§ Directions: Using the records below, transcribe word for word the stretch from the line that contains "mayo 12, 2026" through the line that contains "über 100 Millionen", both end lines included, and nothing else.

§ Listed records:
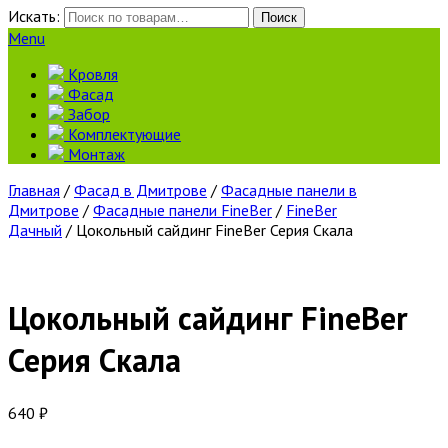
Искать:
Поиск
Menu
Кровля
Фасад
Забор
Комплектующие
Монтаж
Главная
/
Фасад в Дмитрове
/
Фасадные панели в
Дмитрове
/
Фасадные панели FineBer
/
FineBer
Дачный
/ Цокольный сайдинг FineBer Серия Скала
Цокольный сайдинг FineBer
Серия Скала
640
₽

--

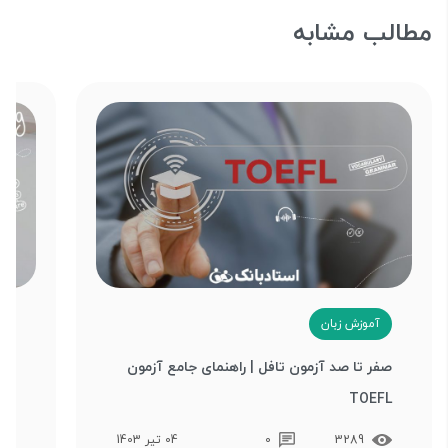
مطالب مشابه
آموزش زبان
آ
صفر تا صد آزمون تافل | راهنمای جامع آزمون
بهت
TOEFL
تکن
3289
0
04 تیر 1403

---

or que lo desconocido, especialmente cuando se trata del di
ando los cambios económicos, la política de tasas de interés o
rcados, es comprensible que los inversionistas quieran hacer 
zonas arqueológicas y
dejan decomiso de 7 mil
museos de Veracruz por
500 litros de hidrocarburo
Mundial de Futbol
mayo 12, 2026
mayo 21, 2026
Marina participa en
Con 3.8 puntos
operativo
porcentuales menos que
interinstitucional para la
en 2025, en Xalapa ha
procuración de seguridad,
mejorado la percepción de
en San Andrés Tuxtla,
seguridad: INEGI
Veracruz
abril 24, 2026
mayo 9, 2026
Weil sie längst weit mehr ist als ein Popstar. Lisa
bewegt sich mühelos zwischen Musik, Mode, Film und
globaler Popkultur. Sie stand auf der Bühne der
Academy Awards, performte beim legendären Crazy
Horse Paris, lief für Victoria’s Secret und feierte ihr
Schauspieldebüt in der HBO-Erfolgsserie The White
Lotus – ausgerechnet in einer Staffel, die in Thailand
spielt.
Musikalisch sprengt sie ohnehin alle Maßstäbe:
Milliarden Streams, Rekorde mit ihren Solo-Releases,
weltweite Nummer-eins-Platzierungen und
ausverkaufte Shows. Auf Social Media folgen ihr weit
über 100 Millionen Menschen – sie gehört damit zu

§ Reply:
mayo 12, 2026
mayo 21, 2026
Marina participa en
Con 3.8 puntos
operativo
porcentuales menos que
interinstitucional para la
en 2025, en Xalapa ha
procuración de seguridad,
mejorado la percepción de
en San Andrés Tuxtla,
seguridad: INEGI
Veracruz
abril 24, 2026
mayo 9, 2026
Weil sie längst weit mehr ist als ein Popstar. Lisa
bewegt sich mühelos zwischen Musik, Mode, Film und
globaler Popkultur. Sie stand auf der Bühne der
Academy Awards, performte beim legendären Crazy
Horse Paris, lief für Victoria’s Secret und feierte ihr
Schauspieldebüt in der HBO-Erfolgsserie The White
Lotus – ausgerechnet in einer Staffel, die in Thailand
spielt.
Musikalisch sprengt sie ohnehin alle Maßstäbe:
Milliarden Streams, Rekorde mit ihren Solo-Releases,
weltweite Nummer-eins-Platzierungen und
ausverkaufte Shows. Auf Social Media folgen ihr weit
über 100 Millionen Menschen – sie gehört damit zu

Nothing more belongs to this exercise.